Wellness in the Body

Wellness is a relatively new word. For those who grew up in the 60s, 70s, and 80s, you will remember physical education in the school system. “Wellness” meant that you could run around the football field 13 times and climb a knotted rope in the gym — while dressed out, of course.

Today, wellness encompasses much more than physical activity. It involves the entire body, mind, and soul. Physical strength and endurance are certainly included, but so is meditation, healthy eating habits, stress reduction, relaxation and reflection, attention to sleep, and a focus on mental well-being.

Wellness and self-esteem are closely tied. If you feel good about your body and your physical appearance, your self-esteem improves. If you feel well, meaning that you have an absence of physical illness, your self-esteem improves. If you are mentally relaxed and healthy, your self-esteem improves. If you are relatively stress-free, your self-esteem improves.

Get Up and Get Out

Daily exercise is one of the keys to wellness. Fitness experts, wellness gurus, TV infomercials, and even medical professionals tout the benefits of just 20 minutes of exercise daily.

Exercise can consist of working out in a gym, lifting weights, running, swimming, kickboxing, or simply walking briskly around the neighborhood. Exercise does not need to be something that is dreaded or something that costs you $123 a month, but it does need to happen in your life. Exercise improves your ability to fight illness and your ability to bounce back from an illness.

There are several types of exercise that can help you work on your physical and self-esteem health. The three leading types of exercise are strength exercise, stretch exercise, and cardio exercise.

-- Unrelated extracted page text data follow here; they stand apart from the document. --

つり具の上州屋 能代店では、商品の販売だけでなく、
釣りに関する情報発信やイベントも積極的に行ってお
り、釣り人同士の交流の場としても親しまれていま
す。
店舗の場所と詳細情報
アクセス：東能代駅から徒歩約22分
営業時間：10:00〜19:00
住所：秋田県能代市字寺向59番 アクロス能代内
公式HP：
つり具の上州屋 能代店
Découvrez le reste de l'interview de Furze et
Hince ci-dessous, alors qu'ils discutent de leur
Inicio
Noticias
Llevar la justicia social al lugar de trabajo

Strength exercising involves concentrating on your muscles and muscle groups. This includes lifting weights and doing pushups, sit-ups, and exercises to strengthen the muscles in the stomach, arms, back, legs, and neck.

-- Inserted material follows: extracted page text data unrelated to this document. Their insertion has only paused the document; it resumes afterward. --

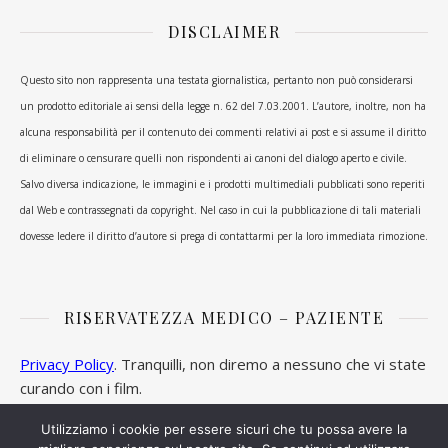
DISCLAIMER
Questo sito non rappresenta una testata giornalistica, pertanto non può considerarsi
un prodotto editoriale ai sensi della legge n. 62 del 7.03.2001. L’autore, inoltre, non ha
alcuna responsabilità per il contenuto dei commenti relativi ai post e si assume il diritto
di eliminare o censurare quelli non rispondenti ai canoni del dialogo aperto e civile.
Salvo diversa indicazione, le immagini e i prodotti multimediali pubblicati sono reperiti
dal Web e contrassegnati da copyright. Nel caso in cui la pubblicazione di tali materiali
dovesse ledere il diritto d’autore si prega di contattarmi per la loro immediata rimozione.
RISERVATEZZA MEDICO – PAZIENTE
Privacy Policy
. Tranquilli, non diremo a nessuno che vi state
curando con i film.
Utilizziamo i cookie per essere sicuri che tu possa avere la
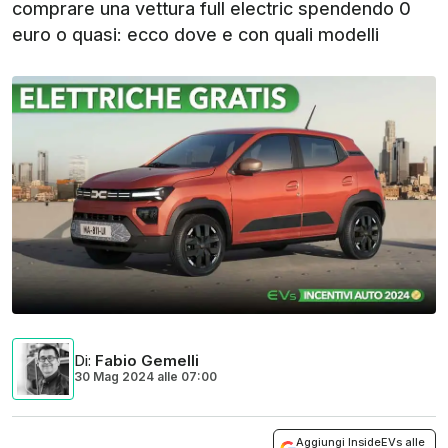
comprare una vettura full electric spendendo 0
euro o quasi: ecco dove e con quali modelli
Di
:
Fabio Gemelli
30 Mag 2024
alle
07:00
Aggiungi InsideEVs alle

Stretch exercising concentrates on stretching the muscles in your body. Techniques such as yoga are in this category. Cardio exercising is working on strengthening your heart and lungs. Good cardio exercises include running, jogging, swimming, cycling, rowing, skating, aerobic dancing, kickboxing, and the like.

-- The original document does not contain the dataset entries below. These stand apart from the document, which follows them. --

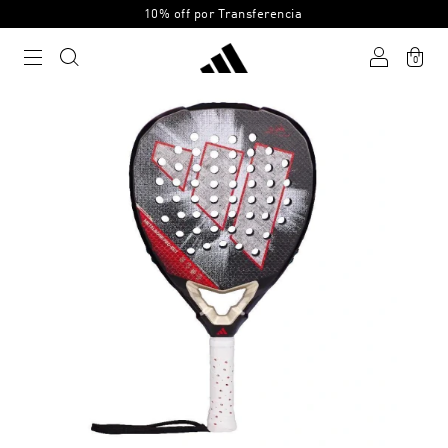
10% off por Transferencia
0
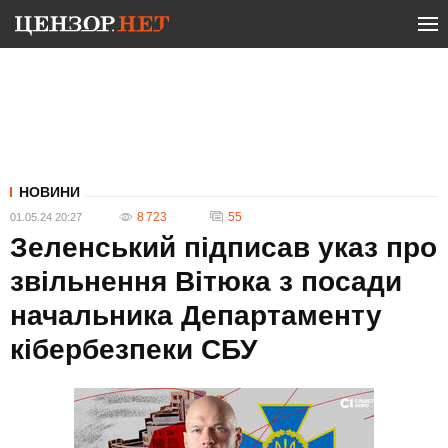
НОВИНИ
8 723
55
01.05.24 20:27
Зеленський підписав указ про
звільнення Вітюка з посади
начальника Департаменту
кібербезпеки СБУ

Finally, there is cross-training exercise — a workout that includes each of the three types of exercises — strength, stretch, and cardio. You might consider doing fifteen minutes of stretching exercises, thirty minutes of aerobic exercises, and twenty minutes of strength exercises to complete a well-rounded program. Always check with your physician before you begin an exercise regiment, especially if you are overweight, over sixty, smoke, and/or in generally poor health.

Exercise aids the body in many ways, but specifically, it helps the body to release endorphins (a natural body chemical) into the bloodstream. Endorphins help fight stress by calming the body.

Exercise does more than strengthen the body and keep you physically healthier; it also helps relieve stress, decreases the potential for depression, and subsequently, helps you build healthier self-esteem.

Start Simple

An exercise program can begin as a simple, brisk walk down the street. When you begin your program, keep the following tips in mind:

  • Choose an activity that you like to do.

  • Make exercise a daily routine.

  • Do simple things like taking the steps and parking further from stores than usual.

  • Exercise with a group of friends to help time pass more quickly.

  • Don't do the same thing every day; vary your workout.

  • Join a group at a fitness center (aerobics, kickboxing, tai chi, etc.).

  • Work in the yard raking leaves or sweeping the sidewalk.

  • Purchase an inexpensive treadmill and weight set for your home.

By keeping with your exercise program, you will not have to wait six months or a year to begin to feel and see the results; you'll begin to notice a change in your life in just a few weeks.